We no longer need to wait. The book is called Gnuplot in Action by Philipp Janert, and it is an absolutely fantastic book. Really, I can't say enough good about it.

Janert walks the fine line between cheesy tutorial and dense reference with the skill of a circus acrobat. The writing is approachable, yet chock full of useful information. Nothing is rushed, but it doesn't plod. The text is sprinkled with beautiful graphs that expand your imagination and open your eyes to the possibilities of gnuplot.

In chapter 2, "Essential Gnuplot", the impatient reader is given a whirlwind tour of gnuplot basics. After just 11 pages you will know everything you need to know for 90% of the graphs you will ever need to create. In fact, you'll know more than I knew when I began reading it—I learned a couple things that I kick myself for never having discovered on my own.

Chapter 3 goes into more detail on dealing with data, and in that chapter I learned a ton. Several of the things I learned in this chapter have saved me numerous hours this semester alone. Chapter 4 picks up the remaining miscellany.

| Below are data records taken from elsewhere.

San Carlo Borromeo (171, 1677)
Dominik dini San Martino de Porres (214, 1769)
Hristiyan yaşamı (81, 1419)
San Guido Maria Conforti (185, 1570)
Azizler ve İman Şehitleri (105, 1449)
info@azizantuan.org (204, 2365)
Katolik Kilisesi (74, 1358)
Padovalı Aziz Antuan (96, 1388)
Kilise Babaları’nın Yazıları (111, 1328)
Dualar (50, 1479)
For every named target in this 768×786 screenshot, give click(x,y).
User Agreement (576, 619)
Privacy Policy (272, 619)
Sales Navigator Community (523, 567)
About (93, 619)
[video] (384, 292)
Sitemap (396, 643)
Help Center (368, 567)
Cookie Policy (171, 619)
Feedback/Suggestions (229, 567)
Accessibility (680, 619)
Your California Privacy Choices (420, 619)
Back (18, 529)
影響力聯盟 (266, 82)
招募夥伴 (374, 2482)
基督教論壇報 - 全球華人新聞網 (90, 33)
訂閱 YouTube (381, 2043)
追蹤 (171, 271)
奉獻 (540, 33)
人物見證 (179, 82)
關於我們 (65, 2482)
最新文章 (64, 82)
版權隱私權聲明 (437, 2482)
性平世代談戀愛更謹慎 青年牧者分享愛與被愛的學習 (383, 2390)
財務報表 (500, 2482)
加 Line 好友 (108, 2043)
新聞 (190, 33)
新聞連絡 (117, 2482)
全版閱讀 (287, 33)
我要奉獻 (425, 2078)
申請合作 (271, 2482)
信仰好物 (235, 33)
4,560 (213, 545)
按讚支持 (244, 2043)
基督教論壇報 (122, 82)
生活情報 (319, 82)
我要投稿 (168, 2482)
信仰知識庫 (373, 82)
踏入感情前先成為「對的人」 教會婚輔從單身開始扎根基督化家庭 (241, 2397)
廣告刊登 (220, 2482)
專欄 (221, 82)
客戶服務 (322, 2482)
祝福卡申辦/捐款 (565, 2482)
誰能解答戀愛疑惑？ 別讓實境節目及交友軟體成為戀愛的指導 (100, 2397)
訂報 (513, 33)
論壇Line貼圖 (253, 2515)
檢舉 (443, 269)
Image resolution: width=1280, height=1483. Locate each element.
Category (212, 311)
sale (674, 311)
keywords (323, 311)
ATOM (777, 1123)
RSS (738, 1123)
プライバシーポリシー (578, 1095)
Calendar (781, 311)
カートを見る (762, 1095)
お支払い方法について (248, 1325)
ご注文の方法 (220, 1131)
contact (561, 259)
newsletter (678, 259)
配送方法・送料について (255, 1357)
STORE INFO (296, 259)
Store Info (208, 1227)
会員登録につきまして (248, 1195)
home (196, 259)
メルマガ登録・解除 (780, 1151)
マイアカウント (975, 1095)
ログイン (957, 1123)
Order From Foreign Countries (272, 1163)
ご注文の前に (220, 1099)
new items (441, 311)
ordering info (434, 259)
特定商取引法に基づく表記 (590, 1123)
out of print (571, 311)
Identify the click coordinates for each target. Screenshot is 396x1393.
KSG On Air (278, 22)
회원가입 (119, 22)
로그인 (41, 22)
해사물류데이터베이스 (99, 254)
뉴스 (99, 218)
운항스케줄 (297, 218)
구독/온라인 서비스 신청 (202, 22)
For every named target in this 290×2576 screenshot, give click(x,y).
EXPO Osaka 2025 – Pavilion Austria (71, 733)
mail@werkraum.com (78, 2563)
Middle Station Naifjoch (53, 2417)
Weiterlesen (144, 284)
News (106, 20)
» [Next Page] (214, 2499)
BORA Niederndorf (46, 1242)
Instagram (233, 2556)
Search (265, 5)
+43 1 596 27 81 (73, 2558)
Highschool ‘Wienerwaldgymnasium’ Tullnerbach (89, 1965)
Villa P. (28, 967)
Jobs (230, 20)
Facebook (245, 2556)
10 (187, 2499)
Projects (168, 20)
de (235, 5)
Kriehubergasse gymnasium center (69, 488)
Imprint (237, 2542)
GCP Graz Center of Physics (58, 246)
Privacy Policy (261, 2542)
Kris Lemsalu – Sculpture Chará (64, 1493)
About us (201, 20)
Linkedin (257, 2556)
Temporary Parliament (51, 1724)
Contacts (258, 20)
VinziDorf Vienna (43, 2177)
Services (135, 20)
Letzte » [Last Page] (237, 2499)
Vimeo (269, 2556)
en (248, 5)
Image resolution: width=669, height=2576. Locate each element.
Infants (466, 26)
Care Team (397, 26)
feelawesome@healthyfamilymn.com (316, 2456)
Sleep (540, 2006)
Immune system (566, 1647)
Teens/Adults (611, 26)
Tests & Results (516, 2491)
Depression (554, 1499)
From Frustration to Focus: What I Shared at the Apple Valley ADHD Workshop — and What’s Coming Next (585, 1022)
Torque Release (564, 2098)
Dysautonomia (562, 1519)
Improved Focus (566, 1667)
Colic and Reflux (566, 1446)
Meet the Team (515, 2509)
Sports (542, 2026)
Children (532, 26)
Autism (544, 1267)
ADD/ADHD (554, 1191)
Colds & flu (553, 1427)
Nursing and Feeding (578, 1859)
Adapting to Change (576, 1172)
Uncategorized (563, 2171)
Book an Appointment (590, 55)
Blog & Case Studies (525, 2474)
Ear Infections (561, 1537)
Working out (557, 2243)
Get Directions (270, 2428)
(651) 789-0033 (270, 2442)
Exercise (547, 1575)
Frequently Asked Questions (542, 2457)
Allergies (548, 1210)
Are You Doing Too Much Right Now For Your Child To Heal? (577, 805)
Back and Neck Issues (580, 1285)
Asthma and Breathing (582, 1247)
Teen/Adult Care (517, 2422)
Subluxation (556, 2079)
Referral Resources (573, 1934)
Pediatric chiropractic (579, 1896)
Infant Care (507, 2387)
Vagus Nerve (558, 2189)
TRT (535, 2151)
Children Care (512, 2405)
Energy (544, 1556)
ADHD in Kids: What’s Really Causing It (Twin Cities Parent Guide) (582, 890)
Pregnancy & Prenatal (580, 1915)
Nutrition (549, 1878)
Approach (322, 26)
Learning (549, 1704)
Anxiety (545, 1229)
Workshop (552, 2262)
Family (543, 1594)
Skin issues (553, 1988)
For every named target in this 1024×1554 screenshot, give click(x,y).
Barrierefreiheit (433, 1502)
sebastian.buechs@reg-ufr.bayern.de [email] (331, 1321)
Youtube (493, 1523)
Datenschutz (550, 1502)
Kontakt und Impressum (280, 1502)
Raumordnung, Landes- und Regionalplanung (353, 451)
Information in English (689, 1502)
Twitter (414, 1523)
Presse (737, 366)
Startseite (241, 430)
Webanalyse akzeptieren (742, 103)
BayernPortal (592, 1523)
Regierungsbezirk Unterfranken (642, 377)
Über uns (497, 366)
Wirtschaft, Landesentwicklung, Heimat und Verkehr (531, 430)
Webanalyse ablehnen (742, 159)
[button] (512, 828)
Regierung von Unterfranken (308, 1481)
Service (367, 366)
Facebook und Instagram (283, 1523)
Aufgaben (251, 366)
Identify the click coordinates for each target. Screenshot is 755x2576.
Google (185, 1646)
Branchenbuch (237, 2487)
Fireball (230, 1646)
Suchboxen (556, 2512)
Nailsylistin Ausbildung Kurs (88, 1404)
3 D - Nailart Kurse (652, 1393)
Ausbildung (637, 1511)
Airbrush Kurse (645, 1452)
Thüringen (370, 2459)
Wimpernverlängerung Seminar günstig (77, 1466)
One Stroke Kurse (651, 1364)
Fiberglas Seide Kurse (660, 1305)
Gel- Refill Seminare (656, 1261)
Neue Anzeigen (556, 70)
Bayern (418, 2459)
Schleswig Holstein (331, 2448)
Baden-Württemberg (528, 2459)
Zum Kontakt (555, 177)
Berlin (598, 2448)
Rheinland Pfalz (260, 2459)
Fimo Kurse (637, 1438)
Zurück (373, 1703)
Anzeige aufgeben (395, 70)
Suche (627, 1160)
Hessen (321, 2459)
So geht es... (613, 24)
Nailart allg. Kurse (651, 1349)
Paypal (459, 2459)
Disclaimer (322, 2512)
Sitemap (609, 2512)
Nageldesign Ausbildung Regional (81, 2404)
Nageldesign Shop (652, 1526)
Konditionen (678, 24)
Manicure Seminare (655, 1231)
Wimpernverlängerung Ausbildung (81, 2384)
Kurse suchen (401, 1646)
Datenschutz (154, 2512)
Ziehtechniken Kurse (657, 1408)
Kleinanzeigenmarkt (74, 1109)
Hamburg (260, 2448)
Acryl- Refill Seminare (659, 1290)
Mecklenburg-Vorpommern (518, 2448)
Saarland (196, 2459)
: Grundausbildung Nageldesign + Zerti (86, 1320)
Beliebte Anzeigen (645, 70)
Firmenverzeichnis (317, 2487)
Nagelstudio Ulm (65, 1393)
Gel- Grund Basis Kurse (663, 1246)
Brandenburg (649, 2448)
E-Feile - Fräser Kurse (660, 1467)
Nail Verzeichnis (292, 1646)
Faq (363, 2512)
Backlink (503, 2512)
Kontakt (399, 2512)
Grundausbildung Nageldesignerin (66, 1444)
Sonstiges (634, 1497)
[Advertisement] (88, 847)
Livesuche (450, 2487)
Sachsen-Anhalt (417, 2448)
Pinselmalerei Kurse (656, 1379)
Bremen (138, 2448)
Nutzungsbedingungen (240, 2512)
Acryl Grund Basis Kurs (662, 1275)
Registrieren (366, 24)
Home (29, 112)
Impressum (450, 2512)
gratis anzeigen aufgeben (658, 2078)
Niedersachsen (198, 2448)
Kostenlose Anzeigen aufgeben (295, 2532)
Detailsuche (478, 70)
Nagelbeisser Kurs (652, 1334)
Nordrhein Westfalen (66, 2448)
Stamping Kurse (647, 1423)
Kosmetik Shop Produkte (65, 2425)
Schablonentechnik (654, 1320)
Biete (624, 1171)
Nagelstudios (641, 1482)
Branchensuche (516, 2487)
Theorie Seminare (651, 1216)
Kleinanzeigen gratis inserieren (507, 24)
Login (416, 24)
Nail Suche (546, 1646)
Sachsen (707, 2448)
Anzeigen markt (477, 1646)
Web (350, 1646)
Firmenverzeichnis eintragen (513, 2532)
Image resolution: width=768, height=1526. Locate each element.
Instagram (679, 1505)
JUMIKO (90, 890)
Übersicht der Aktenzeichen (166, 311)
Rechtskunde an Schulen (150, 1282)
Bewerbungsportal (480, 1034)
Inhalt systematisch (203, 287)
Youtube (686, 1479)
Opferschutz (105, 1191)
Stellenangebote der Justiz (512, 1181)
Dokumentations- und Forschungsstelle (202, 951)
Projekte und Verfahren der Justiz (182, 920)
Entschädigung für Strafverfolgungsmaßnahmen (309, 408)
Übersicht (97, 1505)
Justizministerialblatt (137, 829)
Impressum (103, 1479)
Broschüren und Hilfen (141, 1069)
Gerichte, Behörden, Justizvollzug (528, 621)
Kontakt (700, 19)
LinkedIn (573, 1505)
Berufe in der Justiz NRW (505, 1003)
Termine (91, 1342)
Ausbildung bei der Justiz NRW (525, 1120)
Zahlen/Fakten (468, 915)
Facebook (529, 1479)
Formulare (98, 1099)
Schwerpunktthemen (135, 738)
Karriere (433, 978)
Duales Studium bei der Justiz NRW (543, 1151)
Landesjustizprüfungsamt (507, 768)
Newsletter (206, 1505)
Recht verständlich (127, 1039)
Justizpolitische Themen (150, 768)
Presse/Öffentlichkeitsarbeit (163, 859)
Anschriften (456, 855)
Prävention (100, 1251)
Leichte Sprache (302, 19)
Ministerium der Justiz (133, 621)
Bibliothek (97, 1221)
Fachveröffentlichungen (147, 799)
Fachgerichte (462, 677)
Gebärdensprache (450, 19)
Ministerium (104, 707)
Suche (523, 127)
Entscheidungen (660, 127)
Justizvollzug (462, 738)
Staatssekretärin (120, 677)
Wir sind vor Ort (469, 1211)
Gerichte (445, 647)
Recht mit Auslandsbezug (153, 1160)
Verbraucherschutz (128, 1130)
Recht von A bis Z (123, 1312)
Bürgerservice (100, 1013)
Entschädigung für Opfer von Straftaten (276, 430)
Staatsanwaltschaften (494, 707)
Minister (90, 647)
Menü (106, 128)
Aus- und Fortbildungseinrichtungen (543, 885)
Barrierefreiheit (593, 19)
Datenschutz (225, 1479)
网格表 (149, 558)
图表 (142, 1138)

In part 2, all those nagging questions of polish are addressed. This is where I used to spend the most time banging my head against the wall, searching, plodding through various newsgroup threads. "How do I get this or that to look just right?" These types of questions are hard to find answers to in search engines. Janert takes us by the hand and explains each and every question I've ever had and a few I hadn't yet dared to have. Truly beautiful graphs are now within my grasp. What's more, it no longer seems like an exercise in pain but a simple recipe for success. After Janert explains these techniques they seem plain as the nose on your face, yet he's not condescending.

Part 3 dives into the deep dark secrets of gnuplot. 3D plots, color, multiplots, different coordinate systems, fitting, terminals, and a dozen other things you didn't even know that you didn't want to know. No doubt you'll skim this section the first time and come back to it when you need those dark magic tidbits.

Part 4 is arguably the most important part of this book, or perhaps second after part 1. Part 4 is a crash course on graphical analysis. What kinds of graphs you can create, when you should and shouldn't use them, how not to lie with graphs (and how to pick out people lying with graphs), and most importantly, how to go from raw data that you don't understand to organized data that you do understand and have pretty graphs to demonstrate to boot. All
with practical examples that you can tweak for your own use.

Finally, there's a gnuplot reference in the appendix. This is a deluxe package and has everything you need to become a gnuplot guru. I am thrilled that this book is coming to dispel the darkness surrounding gnuplot.

I really have no cons to speak of, other than the prerelease PDF I had access to had some minor problems—the sort of problem I would expect to be resolved in the final stages of editing. I don't have experience with other Manning books, but having seen prerelease versions of other books from other publishers I'd say the current copy is par for the course. I'm certain they'll
fix those things up and have an outstanding PDF in the end. I recommend springing for the dead tree version though, as I expect the reference at the end of the book and the examples throughout will be more accessible next to your computer instead of on the screen. (You already use quite a bit of real estate running gnuplot and/or editing a gnuplot file and displaying graphs.)